Nach einer Einführung zur ökonomischen Bewertung von Energieeffizienzmaßnahmen werden in dem neuen Protokollband Methoden der Investitionsrechnung, Zielgrößen und Anwendungsbereiche vorgestellt. Am Beispiel realisierter Passivhäuser wird dann gezeigt, dass insgesamt mit den gleichen und sogar geringeren Lebenszykluskosten dieser hohe Standard erreicht werden kann. Oliver Kah vom Passivhaus Institut geht im Detail auf die wirtschaftliche Beurteilung energierelevanter Bauteile ein. Dr. Rainer Pfluger von der Universität Innsbruck beschreibt die Einsparpotenziale im Bereich von Komfortlüftungen mit Wärmerückgewinnung. Grundlegende Einflussgrößen bei der Be­wertung und Optimierung von Energieeffizienzmaßnahmen an Gebäuden - wie Rendite, Risiko und Gewinn - werden in einem Fachbeitrag von Dr. Witta Ebel vom Passivhaus Institut übersichtlich dargestellt.

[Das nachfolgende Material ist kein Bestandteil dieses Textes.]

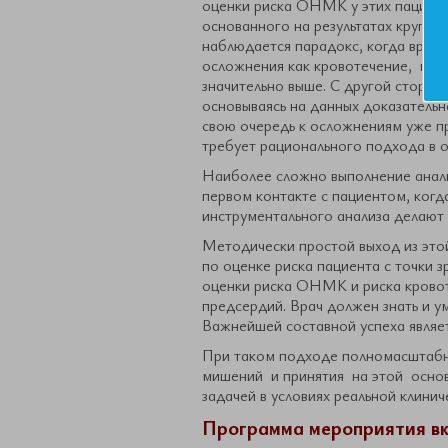
оценки риска ОНМК у этих пациент
основанного на результатах крупн
наблюдается парадокс, когда врач,
осложнения как кровотечение, но
значительно выше. С другой сторон
основываясь на данных доказательн
свою очередь к осложнениям уже п
требует рационального подхода в о
Наиболее сложно выполнение анали
первом контакте с пациентом, когд
инструментального анализа делают
Методически простой выход из это
по оценке риска пациента с точки 
оценки риска ОНМК и риска кровот
предсердий. Врач должен знать и 
Важнейшей составной успеха являет
При таком подходе полномасштабн
мишений и принятия на этой осно
задачей в условиях реальной клинич
Программа мероприятия вк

Anne Huse von „proKlima - Der enercity Fonds“ er­läutert am Beispiel der Region Hannover den volkswirtschaftlichen Nutzen entspre­chender Fördermaßnahmen.

Bereits bei heutigen Marktbedingungen rentabel

Im Ergebnis gilt das Prinzip: „Wenn schon, denn schon“. Nicht etwa die „Energie­schleudern“, sondern die bereits suboptimal gedämm­ten Gebäude seien es, die sich später nicht mehr wirtschaftlich sanieren ließen, schreibt Feist. Wenn allerdings im­mer dann, wenn eine Bau-Maßnahme ohnehin an­stehe, jeder einzelne Schritt auf Passivhaus-Niveau ausgeführt werde, dann sei die Mehrinvestition bereits unter den heutigen Marktbedingungen rentabel - noch nicht einmal steigende Energiepreise un­terstellt. Noch hinzu kommt der finanziell schwer fassbare Zusatznutzen einer besse­ren Wohngesundheit sowie der des erreichten Umweltschutzes.

zur Erinnerung: Der Arbeitskreis kostengünstige Passivhäuser beschäftigt sich seit 1996 mit zentralen Fragen des energieeffizienten Bauens. Die Ergebnisse werden in einer fortlaufenden Reihe von Protokollbänden veröffentlicht. Träger des Arbeitskrei­ses Phase V sind die Deutsche Bundesstiftung Umwelt, proKlima - Der enercity Fonds, das Hessische Umweltministerium und die FAAG TECHNIK GmbH.